ECLI:NL:GHARL:2019:6478
Gerechtshof Arnhem-Leeuwarden
- Beschikking
- Rechtspraak.nl
Beklag tegen beslag ex artikel 94a Sv op een personenauto met betrekking tot disproportionaliteit en procesorde
In deze zaak heeft het Gerechtshof Arnhem-Leeuwarden op 14 augustus 2019 uitspraak gedaan in een beklagprocedure tegen het conservatoir beslag op een personenauto, gelegd op basis van artikel 94a van het Wetboek van Strafvordering. Klager, geboren in 1964 en wonende te [adres], verzocht om teruggave van zijn in beslag genomen auto, een zwarte BMW 535D uit 2005, met het kenteken [kenteken]. Het beslag was gelegd in het kader van een ontnemingszaak met parketnummer 21-002737-15, waarbij reeds sinds 2008 beslag op andere vermogensbestanddelen van klager rustte.

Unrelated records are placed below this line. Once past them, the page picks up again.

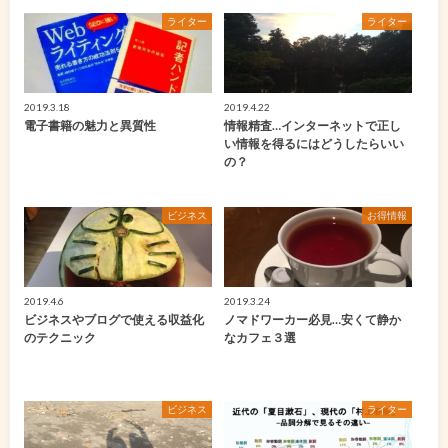
ライター
ライター
2019.3.18
2019.4.22
電子書籍の魅力と異質性
情報精査…インターネットで正し
い情報を得るにはどうしたらいい
の？
ビジネス
お得情報
2019.4.6
2019.3.24
ビジネスやブログで使える収益化
ノマドワーカー必見…安くて静か
のテクニック
なカフェ３選
ビジネス
ライター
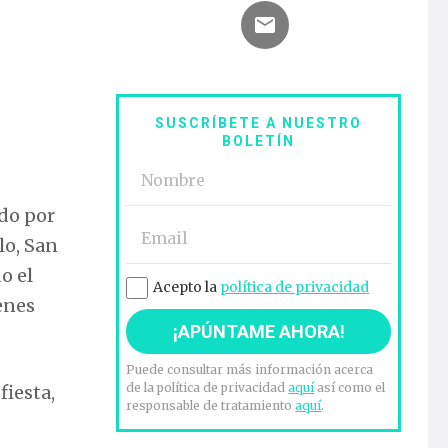
SUSCRÍBETE A NUESTRO
BOLETÍN
ado por
lo, San
o el
Acepto la
política de privacidad
enes
Puede consultar más información acerca
de la política de privacidad
aquí
así como el
fiesta,
responsable de tratamiento
aquí
.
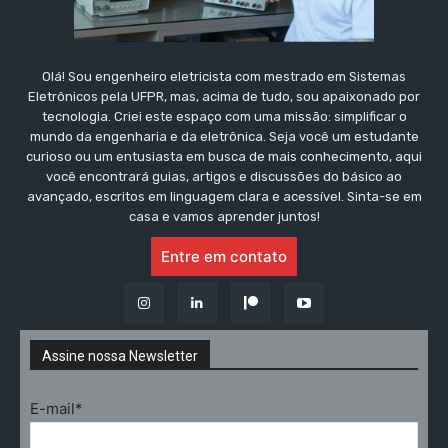
Olá! Sou engenheiro eletricista com mestrado em Sistemas
Eletrônicos pela UFPR, mas, acima de tudo, sou apaixonado por
tecnologia. Criei este espaço com uma missão: simplificar o
mundo da engenharia e da eletrônica. Seja você um estudante
curioso ou um entusiasta em busca de mais conhecimento, aqui
você encontrará guias, artigos e discussões do básico ao
avançado, escritos em linguagem clara e acessível. Sinta-se em
casa e vamos aprender juntos!
Entre em contato
Assine nossa Newsletter
E-mail*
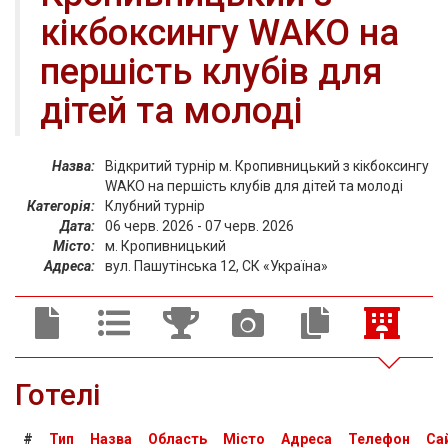
кікбоксингу WAKO на
першість клубів для
дітей та молоді
Назва:
Відкритий турнір м. Кропивницький з кікбоксингу
WAKO на першість клубів для дітей та молоді
Категорія:
Клубний турнір
Дата:
06 черв. 2026 - 07 черв. 2026
Місто:
м. Кропивницький
Адреса:
вул. Пашутінська 12, СК «Україна»
Готелі
#
Тип
Назва
Область
Місто
Адреса
Телефон
Са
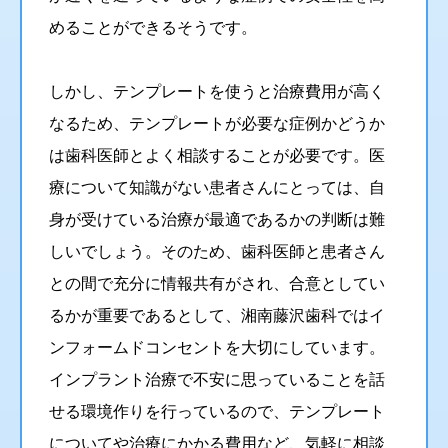
めることができるそうです。
しかし、テンプレートを使うと治療費用が高く
なるため、テンプレートが必要な症例かどうか
は歯科医師とよく相談することが必要です。医
療について知識がない患者さんにとっては、自
身が受けている治療が最適であるかの判断は難
しいでしょう。そのため、歯科医師と患者さん
との間で充分に情報共有がされ、合意としてい
るかが重要であるとして、湘南藤沢歯科ではイ
ンフォームドコンセントを大切にしています。
インプラント治療で不安に思っていることを話
せる環境作りを行っているので、テンプレート
についてや治療にかかる費用など、気軽に相談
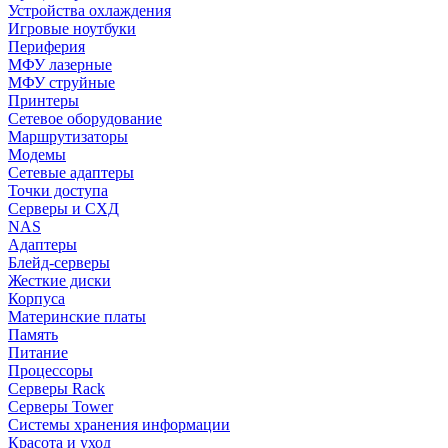
Устройства охлаждения
Игровые ноутбуки
Периферия
МФУ лазерные
МФУ струйные
Принтеры
Сетевое оборудование
Маршрутизаторы
Модемы
Сетевые адаптеры
Точки доступа
Серверы и СХД
NAS
Адаптеры
Блейд-серверы
Жесткие диски
Корпуса
Материнские платы
Память
Питание
Процессоры
Серверы Rack
Серверы Tower
Системы хранения информации
Красота и уход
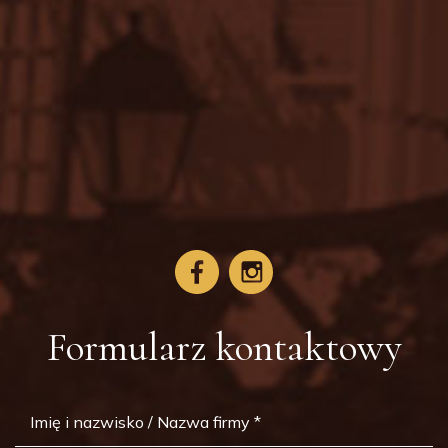
Formularz kontaktowy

Tijdens de behandeling van het klaagschrift op 31 juli 2019, waarbij de advocaat-generaal en klager, bijgestaan door zijn advocaat mr. A.C. Vingerling, aanwezig waren, werd betoogd dat het leggen van aanvullend beslag na een tijdsverloop van 10 jaar niet proportioneel was. Klager stelde dat hij afhankelijk was van de auto voor vervoer, gezien zijn ernstige rugklachten, en dat de auto economisch gezien weinig waarde had. De advocaat-generaal stelde daarentegen dat het beslag niet in strijd was met de beginselen van een behoorlijke procesorde.
Het hof oordeelde dat, hoewel er een bevoegdheid tot het leggen van beslag bestond, het in dit geval niet proportioneel was. Het hof nam in overweging dat klager aannemelijk had gemaakt dat het beschikken over de auto van groot belang voor hem was, terwijl de economische waarde van de auto gering was. Het hof verklaarde het beklag gegrond en gelastte de teruggave van de auto aan klager.